PROBLEM TO SOLVE → In the listing below, pick out lines with "named".

RECORDS FOR THE TASK →
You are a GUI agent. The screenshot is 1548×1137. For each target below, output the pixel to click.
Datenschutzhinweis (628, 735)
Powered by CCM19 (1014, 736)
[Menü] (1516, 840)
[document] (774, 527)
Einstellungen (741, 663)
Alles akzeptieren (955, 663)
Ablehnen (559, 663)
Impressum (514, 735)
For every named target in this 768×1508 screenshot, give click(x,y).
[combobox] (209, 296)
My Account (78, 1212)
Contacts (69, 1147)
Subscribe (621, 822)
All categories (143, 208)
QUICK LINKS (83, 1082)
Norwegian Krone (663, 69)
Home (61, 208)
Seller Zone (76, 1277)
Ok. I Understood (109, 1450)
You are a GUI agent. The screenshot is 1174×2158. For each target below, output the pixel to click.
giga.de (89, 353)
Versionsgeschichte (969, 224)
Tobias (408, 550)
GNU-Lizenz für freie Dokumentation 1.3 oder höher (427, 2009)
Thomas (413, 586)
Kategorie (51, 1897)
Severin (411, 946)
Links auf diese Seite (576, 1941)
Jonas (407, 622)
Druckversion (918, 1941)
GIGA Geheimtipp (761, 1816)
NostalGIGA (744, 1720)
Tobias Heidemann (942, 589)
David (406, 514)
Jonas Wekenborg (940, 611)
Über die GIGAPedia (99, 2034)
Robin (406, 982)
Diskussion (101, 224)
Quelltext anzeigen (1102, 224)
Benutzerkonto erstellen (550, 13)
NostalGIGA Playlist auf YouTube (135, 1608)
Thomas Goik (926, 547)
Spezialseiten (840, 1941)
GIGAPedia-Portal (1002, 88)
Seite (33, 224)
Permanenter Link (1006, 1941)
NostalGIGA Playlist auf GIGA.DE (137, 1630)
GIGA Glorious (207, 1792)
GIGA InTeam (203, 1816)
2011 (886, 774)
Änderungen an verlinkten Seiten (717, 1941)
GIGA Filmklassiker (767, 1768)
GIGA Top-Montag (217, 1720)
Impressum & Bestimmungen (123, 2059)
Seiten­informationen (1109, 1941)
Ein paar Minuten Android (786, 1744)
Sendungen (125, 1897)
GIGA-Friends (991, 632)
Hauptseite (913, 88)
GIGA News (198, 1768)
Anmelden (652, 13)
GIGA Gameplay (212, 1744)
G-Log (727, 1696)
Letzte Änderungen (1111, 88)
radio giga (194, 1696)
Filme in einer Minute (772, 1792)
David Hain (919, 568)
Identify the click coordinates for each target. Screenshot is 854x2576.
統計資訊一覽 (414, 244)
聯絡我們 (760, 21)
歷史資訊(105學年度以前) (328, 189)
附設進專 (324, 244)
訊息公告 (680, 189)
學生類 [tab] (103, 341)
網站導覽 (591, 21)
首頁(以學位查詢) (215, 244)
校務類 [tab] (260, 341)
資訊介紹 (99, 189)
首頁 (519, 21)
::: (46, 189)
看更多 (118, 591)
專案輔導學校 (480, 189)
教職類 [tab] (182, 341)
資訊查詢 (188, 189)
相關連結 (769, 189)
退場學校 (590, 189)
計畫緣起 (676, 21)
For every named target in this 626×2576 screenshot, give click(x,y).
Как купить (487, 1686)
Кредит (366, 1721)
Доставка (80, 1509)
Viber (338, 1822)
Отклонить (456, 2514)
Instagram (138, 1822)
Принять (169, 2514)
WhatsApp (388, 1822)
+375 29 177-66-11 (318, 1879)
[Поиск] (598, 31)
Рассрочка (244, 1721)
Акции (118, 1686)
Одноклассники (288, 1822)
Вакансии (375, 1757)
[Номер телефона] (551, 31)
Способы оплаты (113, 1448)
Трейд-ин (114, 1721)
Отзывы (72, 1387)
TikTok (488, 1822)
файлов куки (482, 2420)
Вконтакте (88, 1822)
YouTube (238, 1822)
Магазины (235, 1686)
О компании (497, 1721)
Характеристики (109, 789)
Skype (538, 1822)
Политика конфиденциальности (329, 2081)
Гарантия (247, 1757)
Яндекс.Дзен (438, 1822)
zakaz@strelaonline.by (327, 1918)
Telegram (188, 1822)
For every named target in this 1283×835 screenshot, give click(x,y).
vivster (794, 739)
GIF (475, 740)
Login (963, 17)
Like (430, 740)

RESPONSE TO THIS TASK →
For every named target in this 768×1508 screenshot, give click(x,y).
For every named target in this 626×2576 screenshot, give click(x,y).
For every named target in this 1283×835 screenshot, give click(x,y).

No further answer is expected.